**Work to complete**
Transcribe the records in full, keeping every word exactly as given.

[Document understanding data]
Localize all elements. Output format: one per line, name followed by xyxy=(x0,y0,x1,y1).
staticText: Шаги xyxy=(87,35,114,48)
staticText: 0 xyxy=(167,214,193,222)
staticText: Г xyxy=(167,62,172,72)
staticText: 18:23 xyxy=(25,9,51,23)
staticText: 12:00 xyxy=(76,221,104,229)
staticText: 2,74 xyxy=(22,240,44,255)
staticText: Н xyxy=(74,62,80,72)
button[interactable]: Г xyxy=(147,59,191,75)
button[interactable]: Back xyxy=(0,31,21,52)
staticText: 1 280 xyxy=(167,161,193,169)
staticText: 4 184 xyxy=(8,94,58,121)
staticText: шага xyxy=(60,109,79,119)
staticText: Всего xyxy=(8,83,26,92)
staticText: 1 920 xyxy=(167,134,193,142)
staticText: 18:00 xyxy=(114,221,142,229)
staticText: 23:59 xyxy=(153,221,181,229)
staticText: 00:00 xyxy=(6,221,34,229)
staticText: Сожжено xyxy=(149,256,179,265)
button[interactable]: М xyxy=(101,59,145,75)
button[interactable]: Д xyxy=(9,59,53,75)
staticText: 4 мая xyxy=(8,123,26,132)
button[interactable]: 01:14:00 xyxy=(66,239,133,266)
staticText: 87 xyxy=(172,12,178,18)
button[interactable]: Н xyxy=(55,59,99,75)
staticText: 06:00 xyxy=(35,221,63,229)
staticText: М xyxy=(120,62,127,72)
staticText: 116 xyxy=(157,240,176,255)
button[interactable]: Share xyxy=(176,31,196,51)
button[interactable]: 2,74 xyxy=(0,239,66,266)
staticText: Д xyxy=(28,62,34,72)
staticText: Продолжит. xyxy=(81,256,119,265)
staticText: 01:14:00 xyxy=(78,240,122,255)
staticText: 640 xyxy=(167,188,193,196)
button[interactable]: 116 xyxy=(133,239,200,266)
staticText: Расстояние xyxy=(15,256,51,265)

**Exercise result**
Localize all elements. Output format: one per line, name followed by xyxy=(x0,y0,x1,y1).
staticText: Шаги xyxy=(87,35,114,48)
staticText: 0 xyxy=(167,214,193,222)
staticText: Г xyxy=(167,62,172,72)
staticText: 18:23 xyxy=(25,9,51,23)
staticText: 12:00 xyxy=(76,221,104,229)
staticText: 2,74 xyxy=(22,240,44,255)
staticText: Н xyxy=(74,62,80,72)
button[interactable]: Г xyxy=(147,59,191,75)
button[interactable]: Back xyxy=(0,31,21,52)
staticText: 1 280 xyxy=(167,161,193,169)
staticText: 4 184 xyxy=(8,94,58,121)
staticText: шага xyxy=(60,109,79,119)
staticText: Всего xyxy=(8,83,26,92)
staticText: 1 920 xyxy=(167,134,193,142)
staticText: 18:00 xyxy=(114,221,142,229)
staticText: 23:59 xyxy=(153,221,181,229)
staticText: 00:00 xyxy=(6,221,34,229)
staticText: Сожжено xyxy=(149,256,179,265)
button[interactable]: М xyxy=(101,59,145,75)
button[interactable]: Д xyxy=(9,59,53,75)
staticText: 4 мая xyxy=(8,123,26,132)
button[interactable]: 01:14:00 xyxy=(66,239,133,266)
staticText: 87 xyxy=(172,12,178,18)
button[interactable]: Н xyxy=(55,59,99,75)
staticText: 06:00 xyxy=(35,221,63,229)
staticText: М xyxy=(120,62,127,72)
staticText: 116 xyxy=(157,240,176,255)
button[interactable]: Share xyxy=(176,31,196,51)
button[interactable]: 2,74 xyxy=(0,239,66,266)
staticText: Д xyxy=(28,62,34,72)
staticText: Продолжит. xyxy=(81,256,119,265)
staticText: 01:14:00 xyxy=(78,240,122,255)
staticText: 640 xyxy=(167,188,193,196)
button[interactable]: 116 xyxy=(133,239,200,266)
staticText: Расстояние xyxy=(15,256,51,265)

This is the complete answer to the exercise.